┌────────

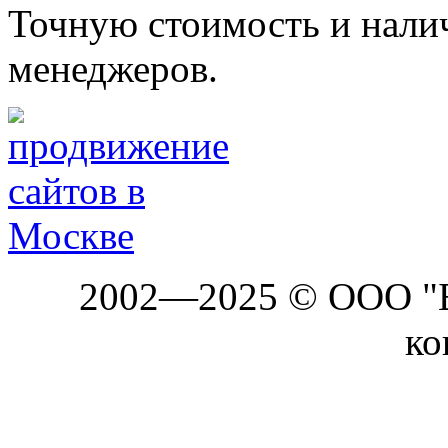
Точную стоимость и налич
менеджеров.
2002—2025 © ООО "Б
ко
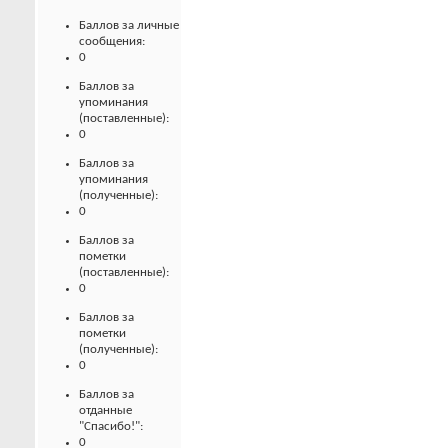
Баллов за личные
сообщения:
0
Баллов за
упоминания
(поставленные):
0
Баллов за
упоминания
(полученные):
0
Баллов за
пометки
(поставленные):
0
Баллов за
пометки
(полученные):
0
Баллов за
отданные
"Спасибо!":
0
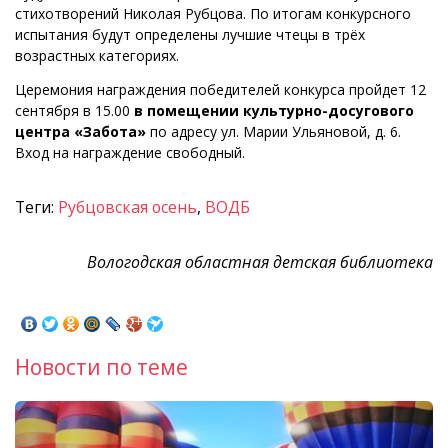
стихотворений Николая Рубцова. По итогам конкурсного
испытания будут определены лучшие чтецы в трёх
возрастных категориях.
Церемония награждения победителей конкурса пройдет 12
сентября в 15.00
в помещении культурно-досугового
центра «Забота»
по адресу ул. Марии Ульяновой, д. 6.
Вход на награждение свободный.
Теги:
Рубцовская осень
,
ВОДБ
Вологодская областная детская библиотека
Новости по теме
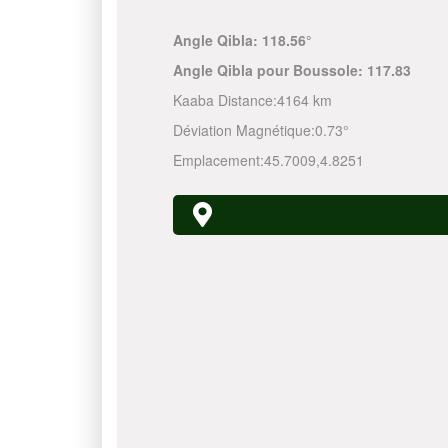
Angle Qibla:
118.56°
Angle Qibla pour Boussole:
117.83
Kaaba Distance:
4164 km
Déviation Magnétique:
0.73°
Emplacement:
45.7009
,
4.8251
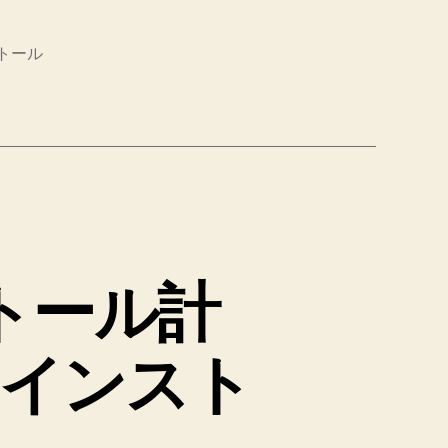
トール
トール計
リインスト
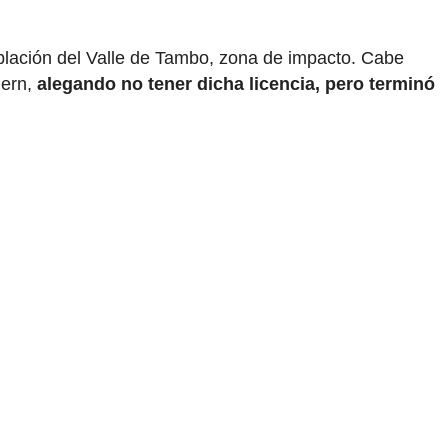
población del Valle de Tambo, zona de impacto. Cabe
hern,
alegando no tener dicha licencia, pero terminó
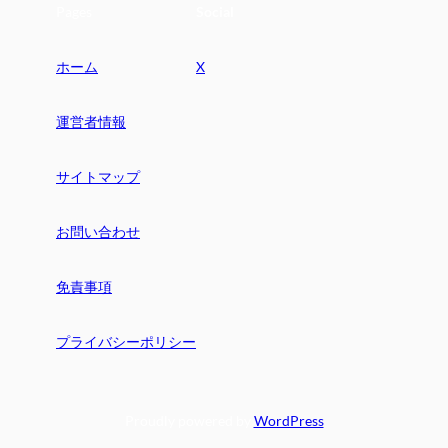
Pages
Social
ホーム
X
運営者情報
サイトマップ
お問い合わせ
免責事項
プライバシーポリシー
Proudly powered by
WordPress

└────────

YOUR TASK ▸ Repeat the data exactly, excluding the pictures.

EXERCISE OUTPUT ▸
Точную стоимость и налич
менеджеров.
2002—2025 © ООО "Б
ко
Баллов за личные
сообщения:
0
Баллов за
упоминания
(поставленные):
0
Баллов за
упоминания
(полученные):
0
Баллов за
пометки
(поставленные):
0
Баллов за
пометки
(полученные):
0
Баллов за
отданные
"Спасибо!":
0
стихотворений Николая Рубцова. По итогам конкурсного
испытания будут определены лучшие чтецы в трёх
возрастных категориях.
Церемония награждения победителей конкурса пройдет 12
сентября в 15.00
в помещении культурно-досугового
центра «Забота»
по адресу ул. Марии Ульяновой, д. 6.
Вход на награждение свободный.
Теги:
Рубцовская осень
,
ВОДБ
Вологодская областная детская библиотека
Новости по теме
Angle Qibla:
118.56°
Angle Qibla pour Boussole:
117.83
Kaaba Distance:
4164 km
Déviation Magnétique:
0.73°
Emplacement:
45.7009
,
4.8251
トール
トール計
リインスト
población del Valle de Tambo, zona de impacto. Cabe
hern,
alegando no tener dicha licencia, pero terminó
Pages
Social
ホーム
X
運営者情報
サイトマップ
お問い合わせ
免責事項
プライバシーポリシー
Proudly powered by
WordPress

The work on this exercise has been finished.